Unsere Forderungen richten sich gegen die kapitalistische Logik
Die Forderungen der Studierendenbewegung kratzen an der kapitalistischen Logik. "Freie Bildung ist ein Menschenrecht" meinen viele Studierende zu Recht - aber eines dass in der kapitalistischen Profitlogik nicht umgesetzt werden kann. Die zentrale Frage ist nichtl, ob sich Studierende als "links" sehen oder nicht - die absolut berechtigten Forderungen nach mehr Geld für die Bildung, nach Bildung statt Ausbildung etc. lassen sich mit dem kapitalistischem Ziel von Profitmaximierung nicht vereinen. Gerade in Zeiten der Wirtschaftskrise wird den Studierenden oft an den Kopf geworfen "es ist leider kein Geld da". Richtig ist, dass in der Krise weniger Geld da ist, aber selbst da ist noch die Frage, wofür es eingesetzt wird.

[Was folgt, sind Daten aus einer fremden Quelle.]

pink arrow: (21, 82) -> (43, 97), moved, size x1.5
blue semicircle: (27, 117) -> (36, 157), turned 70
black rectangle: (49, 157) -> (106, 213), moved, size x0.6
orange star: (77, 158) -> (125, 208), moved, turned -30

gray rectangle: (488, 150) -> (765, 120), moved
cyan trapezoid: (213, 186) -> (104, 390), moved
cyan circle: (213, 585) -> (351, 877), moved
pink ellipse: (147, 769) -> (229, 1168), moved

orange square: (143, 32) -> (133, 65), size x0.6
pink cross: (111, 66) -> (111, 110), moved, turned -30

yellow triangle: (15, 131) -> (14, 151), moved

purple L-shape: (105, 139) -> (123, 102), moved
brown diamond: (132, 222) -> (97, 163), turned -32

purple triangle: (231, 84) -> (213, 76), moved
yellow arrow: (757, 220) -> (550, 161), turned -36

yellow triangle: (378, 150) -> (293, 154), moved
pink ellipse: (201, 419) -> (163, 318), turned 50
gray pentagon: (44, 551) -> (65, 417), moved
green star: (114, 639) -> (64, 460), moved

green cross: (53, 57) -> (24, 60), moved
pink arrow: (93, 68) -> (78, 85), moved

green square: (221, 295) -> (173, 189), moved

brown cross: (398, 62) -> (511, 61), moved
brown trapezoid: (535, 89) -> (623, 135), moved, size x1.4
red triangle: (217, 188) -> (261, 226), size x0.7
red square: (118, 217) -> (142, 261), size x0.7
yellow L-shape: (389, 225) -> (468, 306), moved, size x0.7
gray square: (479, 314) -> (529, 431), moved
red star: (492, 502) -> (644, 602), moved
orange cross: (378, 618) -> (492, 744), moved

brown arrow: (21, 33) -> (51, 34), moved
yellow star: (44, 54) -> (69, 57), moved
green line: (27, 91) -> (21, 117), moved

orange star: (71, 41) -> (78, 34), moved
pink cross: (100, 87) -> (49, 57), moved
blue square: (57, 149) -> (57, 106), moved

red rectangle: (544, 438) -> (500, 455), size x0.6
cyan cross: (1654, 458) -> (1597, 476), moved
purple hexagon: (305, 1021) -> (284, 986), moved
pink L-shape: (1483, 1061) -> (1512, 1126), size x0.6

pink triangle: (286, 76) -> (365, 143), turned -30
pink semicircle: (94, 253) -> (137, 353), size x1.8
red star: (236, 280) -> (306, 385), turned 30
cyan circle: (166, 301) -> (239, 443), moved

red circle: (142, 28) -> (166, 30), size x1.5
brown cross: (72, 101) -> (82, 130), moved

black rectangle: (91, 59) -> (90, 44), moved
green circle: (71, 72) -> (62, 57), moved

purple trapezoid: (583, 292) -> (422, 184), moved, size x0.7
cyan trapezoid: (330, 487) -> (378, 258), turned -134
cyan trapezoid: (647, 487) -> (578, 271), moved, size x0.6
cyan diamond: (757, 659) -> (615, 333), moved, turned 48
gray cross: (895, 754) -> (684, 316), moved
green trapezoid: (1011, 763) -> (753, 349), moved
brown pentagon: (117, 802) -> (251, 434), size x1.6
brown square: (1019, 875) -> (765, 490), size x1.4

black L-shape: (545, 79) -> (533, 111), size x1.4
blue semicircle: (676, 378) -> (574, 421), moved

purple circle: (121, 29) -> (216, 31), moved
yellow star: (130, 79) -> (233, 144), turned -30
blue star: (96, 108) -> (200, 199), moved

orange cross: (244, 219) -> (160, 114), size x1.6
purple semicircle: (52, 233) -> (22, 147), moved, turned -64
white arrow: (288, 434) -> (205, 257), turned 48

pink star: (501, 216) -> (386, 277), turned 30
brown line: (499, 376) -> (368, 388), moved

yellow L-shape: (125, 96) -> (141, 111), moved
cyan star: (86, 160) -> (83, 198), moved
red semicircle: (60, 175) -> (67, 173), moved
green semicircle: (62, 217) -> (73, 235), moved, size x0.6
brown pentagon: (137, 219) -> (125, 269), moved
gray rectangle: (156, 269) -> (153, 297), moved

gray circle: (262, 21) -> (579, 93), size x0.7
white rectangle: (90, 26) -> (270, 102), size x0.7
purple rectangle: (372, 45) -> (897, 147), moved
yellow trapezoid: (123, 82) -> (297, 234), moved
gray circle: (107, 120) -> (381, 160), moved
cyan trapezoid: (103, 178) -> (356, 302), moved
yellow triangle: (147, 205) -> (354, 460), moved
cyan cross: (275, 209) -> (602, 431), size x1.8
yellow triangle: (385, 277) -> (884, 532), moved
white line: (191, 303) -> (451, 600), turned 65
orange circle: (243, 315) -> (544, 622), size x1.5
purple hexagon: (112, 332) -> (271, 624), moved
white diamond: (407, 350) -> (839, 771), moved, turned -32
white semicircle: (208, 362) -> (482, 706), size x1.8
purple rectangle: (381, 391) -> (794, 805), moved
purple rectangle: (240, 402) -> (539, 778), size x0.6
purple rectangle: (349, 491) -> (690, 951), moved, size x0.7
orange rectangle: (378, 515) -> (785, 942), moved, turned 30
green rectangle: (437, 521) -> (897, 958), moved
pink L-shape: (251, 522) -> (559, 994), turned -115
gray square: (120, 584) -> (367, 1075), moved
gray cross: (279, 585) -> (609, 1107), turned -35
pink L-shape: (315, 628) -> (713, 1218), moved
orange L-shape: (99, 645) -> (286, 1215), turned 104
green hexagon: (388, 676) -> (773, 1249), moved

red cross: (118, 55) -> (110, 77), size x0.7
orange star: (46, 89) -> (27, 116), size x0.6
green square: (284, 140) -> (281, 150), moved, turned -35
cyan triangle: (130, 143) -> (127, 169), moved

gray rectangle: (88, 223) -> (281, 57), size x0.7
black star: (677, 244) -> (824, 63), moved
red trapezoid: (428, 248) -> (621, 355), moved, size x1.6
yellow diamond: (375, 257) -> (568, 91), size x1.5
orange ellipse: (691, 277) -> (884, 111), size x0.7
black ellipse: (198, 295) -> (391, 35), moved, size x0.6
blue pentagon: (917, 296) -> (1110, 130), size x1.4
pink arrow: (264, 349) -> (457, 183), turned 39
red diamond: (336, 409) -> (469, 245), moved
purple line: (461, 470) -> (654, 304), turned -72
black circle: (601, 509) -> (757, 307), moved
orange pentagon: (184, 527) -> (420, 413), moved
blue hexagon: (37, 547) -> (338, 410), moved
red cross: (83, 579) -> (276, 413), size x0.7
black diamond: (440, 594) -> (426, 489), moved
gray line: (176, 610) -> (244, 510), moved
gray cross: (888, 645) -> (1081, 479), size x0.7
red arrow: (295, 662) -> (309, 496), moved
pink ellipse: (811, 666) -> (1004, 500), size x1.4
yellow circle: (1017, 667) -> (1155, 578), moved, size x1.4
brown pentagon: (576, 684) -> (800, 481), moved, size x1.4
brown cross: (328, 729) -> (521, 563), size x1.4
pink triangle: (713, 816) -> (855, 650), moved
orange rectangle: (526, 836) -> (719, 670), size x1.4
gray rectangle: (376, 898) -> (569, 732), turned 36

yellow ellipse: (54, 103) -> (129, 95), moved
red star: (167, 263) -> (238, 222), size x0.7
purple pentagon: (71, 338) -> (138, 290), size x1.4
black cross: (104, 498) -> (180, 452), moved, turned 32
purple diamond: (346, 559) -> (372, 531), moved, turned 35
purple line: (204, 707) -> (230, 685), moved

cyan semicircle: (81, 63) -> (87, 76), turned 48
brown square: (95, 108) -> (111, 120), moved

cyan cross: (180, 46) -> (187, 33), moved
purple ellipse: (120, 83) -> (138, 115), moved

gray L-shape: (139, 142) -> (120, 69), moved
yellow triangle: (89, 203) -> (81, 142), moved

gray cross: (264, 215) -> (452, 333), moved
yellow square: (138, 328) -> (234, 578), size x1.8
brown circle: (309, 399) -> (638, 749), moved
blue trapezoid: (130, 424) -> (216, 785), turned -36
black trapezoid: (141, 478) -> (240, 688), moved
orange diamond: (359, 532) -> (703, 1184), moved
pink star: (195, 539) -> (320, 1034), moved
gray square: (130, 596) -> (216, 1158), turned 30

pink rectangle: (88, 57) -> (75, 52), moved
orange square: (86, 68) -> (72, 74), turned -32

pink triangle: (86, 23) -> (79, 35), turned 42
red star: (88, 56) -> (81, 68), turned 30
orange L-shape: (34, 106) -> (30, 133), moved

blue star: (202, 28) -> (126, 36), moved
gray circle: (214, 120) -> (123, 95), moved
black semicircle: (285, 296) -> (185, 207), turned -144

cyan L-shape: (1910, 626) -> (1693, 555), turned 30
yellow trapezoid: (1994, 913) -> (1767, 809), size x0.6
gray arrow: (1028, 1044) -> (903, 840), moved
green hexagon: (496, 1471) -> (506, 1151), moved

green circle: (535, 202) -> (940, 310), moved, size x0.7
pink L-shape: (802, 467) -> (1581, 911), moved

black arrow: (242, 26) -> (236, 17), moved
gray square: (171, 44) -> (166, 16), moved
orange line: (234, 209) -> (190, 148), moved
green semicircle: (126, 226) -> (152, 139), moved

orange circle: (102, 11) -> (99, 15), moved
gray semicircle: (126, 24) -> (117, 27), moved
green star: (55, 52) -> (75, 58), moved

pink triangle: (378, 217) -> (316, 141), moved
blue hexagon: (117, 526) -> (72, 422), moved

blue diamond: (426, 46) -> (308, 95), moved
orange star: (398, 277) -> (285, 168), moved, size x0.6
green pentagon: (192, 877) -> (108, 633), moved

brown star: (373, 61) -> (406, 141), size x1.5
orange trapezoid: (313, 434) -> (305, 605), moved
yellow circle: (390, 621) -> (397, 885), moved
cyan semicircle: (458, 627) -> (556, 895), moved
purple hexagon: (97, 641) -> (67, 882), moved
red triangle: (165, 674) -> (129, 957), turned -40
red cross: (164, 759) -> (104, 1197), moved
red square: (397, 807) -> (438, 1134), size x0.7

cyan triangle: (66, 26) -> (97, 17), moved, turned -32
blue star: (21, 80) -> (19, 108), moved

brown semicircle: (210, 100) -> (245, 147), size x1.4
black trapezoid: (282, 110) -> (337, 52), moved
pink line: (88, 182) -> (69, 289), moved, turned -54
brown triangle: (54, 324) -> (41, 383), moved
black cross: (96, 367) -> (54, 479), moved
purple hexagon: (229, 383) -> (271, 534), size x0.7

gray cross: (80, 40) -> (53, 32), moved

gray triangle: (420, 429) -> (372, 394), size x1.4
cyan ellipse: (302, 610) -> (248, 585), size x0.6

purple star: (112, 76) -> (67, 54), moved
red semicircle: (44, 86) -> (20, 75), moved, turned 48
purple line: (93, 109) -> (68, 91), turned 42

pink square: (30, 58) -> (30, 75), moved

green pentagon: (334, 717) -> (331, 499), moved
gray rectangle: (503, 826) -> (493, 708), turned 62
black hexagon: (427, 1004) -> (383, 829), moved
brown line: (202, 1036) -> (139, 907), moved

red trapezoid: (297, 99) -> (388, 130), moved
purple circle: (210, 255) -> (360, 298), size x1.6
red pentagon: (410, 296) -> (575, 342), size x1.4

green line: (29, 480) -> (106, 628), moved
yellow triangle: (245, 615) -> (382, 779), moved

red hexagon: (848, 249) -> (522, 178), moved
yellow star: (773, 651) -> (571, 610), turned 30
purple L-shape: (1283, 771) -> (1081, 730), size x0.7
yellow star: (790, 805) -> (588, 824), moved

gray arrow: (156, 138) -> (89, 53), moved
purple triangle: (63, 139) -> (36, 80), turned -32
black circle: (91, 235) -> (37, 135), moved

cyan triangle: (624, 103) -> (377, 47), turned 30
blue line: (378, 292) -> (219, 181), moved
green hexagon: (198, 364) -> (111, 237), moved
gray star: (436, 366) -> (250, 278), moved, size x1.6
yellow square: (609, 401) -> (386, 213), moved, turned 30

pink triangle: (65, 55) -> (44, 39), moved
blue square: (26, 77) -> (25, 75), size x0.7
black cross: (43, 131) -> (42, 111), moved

Knapp gesagt: Es ist eine politische Entscheidung ob 10 Milliarden für die Banken bereitgestellt werden, oder für die Bildung. Oder ob 2 Milliarden an AktionärInnen ausgeschüttet werden oder in die Unis. Keine der etablierten Parteien greift diese Logik an: die ÖVP ist für Zugangsbarrieren und Studiengebühren. Die SPÖ versucht sich zwar in Worten an die Studierenden anzubiedern, wettert aber gleichzeitig gegen die deutschen Studierenden und ist auch für Formen der Zugangsbarrieren. (So nebenbei: wir haben schon längst Zugangsbarrieren – die Matura bzw. Berufsreifeprüfung.) Die Grünen sind zwar für mehr Geld für die Bildung, aber auch sie beantworten die Frage, wo es herkommen soll, nur zögerlich. Und die „Sympathie“ der FPÖ für die Studierendenanliegen ist geheuchelt: die eigenen Jugendorganisationen (RFJ und RFS) fordern die (auch gewaltsame) Räumung der besetzen Hörsäle und sind für Elitenuniversitäten und mehr Wirtschaftseinfluss an den Universitäten.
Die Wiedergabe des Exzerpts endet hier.